Question

T(v) = Av represents the linear transformation T. Find a basis for the kernel of T and the range of T.

A = [2 1]
[3 4]

Answer 1

Ker(T) has basis
`\emptyset`

Range(T) has basis
`\left\{\left(\begin{array}{c}2&3\end{array}\right), \left(\begin{array}{c}1&4\end{array}\right) \right\}.`

Explanation:

If the matrix you wanted to represent is
`A=\left(\begin{array}{cc}2&1\\3&4\end{array}\right)`, then:

`ker(T)=\left\{{\bf x}\in \mathbb{R}^(2): A{\bf x}=0\right\}`.

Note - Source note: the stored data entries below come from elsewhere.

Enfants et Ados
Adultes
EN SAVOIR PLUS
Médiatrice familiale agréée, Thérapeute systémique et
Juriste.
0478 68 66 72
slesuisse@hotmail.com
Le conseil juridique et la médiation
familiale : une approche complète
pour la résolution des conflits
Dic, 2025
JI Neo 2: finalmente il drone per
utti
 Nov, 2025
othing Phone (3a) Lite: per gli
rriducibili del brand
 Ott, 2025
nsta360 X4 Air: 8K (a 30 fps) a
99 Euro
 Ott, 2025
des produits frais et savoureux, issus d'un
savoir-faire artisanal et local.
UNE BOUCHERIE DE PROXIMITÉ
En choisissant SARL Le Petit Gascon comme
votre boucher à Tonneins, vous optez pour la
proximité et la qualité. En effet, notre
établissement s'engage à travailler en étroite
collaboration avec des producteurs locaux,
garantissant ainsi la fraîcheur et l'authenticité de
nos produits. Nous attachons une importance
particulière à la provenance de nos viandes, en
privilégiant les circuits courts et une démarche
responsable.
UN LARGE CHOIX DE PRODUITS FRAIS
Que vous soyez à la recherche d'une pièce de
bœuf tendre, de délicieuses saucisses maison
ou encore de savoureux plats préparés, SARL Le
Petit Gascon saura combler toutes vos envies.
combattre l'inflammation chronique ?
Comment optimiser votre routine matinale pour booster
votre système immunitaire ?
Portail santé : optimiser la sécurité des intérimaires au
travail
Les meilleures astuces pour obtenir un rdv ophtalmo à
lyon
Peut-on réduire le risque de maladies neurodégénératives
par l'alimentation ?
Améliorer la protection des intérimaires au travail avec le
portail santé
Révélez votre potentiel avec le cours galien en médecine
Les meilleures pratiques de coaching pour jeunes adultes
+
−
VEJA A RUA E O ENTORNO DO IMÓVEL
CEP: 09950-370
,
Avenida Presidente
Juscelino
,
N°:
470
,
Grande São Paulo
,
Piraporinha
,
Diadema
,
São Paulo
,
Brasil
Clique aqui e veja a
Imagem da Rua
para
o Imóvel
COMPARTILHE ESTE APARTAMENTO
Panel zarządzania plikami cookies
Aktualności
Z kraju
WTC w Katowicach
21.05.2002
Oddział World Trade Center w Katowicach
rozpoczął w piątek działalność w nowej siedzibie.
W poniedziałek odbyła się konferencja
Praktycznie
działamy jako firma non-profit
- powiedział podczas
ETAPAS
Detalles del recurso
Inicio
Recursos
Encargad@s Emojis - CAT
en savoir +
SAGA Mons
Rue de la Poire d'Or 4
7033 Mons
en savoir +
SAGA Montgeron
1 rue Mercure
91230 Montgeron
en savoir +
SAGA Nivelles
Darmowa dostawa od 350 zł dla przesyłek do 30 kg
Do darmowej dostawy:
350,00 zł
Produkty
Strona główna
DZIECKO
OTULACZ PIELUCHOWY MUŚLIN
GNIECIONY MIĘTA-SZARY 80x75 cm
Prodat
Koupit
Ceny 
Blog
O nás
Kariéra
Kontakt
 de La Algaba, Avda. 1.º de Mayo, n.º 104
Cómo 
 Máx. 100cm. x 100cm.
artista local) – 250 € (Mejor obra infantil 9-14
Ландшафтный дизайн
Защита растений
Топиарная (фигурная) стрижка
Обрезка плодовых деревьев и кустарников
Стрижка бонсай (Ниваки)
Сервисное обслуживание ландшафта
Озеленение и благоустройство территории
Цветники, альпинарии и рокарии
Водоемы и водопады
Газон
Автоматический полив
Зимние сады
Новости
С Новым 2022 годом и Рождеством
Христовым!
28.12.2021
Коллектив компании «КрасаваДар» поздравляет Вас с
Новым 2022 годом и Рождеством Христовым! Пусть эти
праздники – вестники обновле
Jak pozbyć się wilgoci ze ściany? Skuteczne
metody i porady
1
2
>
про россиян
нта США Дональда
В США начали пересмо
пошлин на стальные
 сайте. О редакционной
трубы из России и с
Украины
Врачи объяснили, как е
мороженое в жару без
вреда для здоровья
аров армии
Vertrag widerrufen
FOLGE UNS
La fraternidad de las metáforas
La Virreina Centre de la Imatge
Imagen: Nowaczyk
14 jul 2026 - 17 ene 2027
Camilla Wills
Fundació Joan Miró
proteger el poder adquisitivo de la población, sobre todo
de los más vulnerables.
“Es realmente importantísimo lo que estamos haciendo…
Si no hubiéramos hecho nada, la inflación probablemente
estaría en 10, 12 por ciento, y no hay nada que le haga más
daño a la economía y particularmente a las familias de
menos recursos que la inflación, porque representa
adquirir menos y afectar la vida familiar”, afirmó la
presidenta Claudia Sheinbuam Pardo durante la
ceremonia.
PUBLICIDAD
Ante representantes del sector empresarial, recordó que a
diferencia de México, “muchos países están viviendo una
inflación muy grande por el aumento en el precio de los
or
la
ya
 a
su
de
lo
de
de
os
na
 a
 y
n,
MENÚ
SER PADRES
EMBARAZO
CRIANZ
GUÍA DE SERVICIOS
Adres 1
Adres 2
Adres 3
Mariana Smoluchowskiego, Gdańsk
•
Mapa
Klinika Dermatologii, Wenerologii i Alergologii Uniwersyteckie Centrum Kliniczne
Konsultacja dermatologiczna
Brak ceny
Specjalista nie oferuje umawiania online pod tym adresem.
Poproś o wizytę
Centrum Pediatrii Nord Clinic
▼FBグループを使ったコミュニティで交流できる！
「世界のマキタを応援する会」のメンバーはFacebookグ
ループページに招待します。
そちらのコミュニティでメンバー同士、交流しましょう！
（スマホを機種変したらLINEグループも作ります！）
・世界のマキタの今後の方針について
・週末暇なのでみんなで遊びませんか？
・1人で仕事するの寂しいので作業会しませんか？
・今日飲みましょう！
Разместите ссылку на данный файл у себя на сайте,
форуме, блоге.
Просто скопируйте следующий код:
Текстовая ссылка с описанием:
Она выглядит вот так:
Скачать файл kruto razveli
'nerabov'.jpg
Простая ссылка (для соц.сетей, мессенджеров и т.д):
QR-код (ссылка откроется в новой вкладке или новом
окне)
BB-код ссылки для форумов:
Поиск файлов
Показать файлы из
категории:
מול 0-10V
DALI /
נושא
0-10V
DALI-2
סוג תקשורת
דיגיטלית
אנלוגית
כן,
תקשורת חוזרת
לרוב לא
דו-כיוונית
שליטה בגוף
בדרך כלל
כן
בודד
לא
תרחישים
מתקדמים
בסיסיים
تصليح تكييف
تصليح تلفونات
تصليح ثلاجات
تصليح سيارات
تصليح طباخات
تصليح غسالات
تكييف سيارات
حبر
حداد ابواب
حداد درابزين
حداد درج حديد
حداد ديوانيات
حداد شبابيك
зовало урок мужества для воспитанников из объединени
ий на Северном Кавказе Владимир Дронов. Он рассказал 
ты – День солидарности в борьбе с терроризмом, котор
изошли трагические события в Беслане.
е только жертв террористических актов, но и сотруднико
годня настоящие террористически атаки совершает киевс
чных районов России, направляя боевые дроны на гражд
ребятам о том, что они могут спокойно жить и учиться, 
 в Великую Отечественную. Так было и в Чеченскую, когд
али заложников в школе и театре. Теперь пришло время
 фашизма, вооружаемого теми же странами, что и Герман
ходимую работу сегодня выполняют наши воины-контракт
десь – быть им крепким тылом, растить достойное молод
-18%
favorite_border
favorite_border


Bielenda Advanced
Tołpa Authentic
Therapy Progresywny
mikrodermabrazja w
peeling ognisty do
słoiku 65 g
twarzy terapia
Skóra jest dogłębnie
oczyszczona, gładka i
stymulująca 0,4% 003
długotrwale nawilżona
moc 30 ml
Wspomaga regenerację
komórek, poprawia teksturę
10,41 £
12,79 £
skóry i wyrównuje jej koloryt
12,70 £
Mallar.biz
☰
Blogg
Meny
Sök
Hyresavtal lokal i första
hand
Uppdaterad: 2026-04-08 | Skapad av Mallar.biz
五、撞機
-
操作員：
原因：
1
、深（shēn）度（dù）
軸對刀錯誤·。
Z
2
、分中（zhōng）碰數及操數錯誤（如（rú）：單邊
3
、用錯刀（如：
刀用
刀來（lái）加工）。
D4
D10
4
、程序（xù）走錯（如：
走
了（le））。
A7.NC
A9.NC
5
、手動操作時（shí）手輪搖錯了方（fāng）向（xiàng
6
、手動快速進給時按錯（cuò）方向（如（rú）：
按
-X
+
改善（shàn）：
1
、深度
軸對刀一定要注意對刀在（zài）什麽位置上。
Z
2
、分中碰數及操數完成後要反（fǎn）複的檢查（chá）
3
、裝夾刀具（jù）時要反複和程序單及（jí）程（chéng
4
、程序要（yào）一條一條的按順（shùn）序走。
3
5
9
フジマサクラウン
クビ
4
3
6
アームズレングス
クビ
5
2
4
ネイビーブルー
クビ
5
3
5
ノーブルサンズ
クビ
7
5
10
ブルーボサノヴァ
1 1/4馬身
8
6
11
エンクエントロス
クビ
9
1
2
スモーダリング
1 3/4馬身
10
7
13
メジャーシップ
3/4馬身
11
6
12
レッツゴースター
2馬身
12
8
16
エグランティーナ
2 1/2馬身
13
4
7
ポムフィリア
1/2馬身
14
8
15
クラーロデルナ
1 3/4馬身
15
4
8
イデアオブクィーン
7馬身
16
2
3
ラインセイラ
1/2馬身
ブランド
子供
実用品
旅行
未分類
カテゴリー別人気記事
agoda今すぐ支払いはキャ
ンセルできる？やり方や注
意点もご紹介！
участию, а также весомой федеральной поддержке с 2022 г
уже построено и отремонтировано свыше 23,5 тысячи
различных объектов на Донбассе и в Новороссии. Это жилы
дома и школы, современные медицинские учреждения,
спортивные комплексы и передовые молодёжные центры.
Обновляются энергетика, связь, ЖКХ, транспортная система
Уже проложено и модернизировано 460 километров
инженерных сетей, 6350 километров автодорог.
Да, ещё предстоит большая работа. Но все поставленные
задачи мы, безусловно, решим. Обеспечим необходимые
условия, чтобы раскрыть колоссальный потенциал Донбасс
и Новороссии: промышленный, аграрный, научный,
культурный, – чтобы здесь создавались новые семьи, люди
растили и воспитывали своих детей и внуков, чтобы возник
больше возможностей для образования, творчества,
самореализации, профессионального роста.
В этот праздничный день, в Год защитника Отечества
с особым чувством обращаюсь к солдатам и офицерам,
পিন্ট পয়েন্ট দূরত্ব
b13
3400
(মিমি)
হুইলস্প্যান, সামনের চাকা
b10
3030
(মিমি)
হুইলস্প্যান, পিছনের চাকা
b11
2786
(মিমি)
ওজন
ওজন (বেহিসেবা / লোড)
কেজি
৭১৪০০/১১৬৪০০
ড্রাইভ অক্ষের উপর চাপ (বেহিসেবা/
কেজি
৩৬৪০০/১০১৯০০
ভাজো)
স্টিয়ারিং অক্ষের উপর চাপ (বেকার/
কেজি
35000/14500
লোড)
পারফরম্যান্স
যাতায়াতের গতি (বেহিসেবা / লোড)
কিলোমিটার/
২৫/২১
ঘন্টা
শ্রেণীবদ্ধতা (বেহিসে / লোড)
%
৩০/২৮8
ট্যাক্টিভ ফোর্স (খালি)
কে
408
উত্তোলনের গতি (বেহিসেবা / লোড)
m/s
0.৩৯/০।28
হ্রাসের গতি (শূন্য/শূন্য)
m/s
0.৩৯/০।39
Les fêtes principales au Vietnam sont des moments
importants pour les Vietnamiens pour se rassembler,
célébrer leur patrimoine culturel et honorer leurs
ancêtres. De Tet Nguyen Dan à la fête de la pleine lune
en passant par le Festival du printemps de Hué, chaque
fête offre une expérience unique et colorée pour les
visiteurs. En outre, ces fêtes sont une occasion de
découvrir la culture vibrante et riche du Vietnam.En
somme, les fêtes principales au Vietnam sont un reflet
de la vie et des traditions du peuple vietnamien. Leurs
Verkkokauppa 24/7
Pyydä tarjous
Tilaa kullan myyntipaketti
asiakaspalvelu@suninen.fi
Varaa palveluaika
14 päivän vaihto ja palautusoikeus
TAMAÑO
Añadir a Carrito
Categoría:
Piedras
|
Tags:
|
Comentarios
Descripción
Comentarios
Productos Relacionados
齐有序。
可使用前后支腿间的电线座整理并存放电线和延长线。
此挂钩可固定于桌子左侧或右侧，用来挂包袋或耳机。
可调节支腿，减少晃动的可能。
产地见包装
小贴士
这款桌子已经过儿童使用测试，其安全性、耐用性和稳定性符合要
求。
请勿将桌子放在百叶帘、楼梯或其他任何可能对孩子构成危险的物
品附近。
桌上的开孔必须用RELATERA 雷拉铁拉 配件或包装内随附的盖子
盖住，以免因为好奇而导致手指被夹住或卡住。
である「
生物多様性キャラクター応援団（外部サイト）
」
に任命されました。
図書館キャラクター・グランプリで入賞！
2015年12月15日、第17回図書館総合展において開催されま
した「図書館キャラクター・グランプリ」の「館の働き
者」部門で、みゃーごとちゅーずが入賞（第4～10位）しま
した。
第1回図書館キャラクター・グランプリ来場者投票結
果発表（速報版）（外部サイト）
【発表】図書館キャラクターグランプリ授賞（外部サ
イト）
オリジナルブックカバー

So, to find ker(T) you must solve the homogenous equation

`A{\bf x}=\left(\begin{array}{cc}2&1\\3&4\end{array}\right) \left(\begin{array}{c} x&y \end{array}\right)=\left(\begin{array}{c}0&0\end{array}\right)`

Using Gauss elimination we obtain the simpler equivalent system

`\left(\begin{array}{cc} -6&3\\0&5\end{array}\right) \left(\begin{array}{c} x&y\end{array}\right)=\left(\begin{array}{c}0&0\end{array}\right)`

Then, we have that

`x=0,y=0`.

We have that
`ker(T)=\{\left(\begin{array}{c}0&0\end{array}\right)\}`. On this case we say that the basis is the empty set
`\emptyset`.

The range of
`T` is the set of vectors of the form

`\left(\begin{array}{c} \alpha &\beta\end{array}\right)=\left(\begin{array}{cc}2&1\\3&4\end{array}\right)\left(\begin{array}{c}x&y\end{array}\right)=x\left(\begin{array}{c}2&3\end{array}\right)+y\left(\begin{array}{c}1&4\end{array}\right)`

So,

`Range(T)=\langle \left(\begin{array}{c}2&3\end{array}\right), \left(\begin{array}{c}1&4\end{array}\right) \rangle.` Where the angle brakets denotes the span.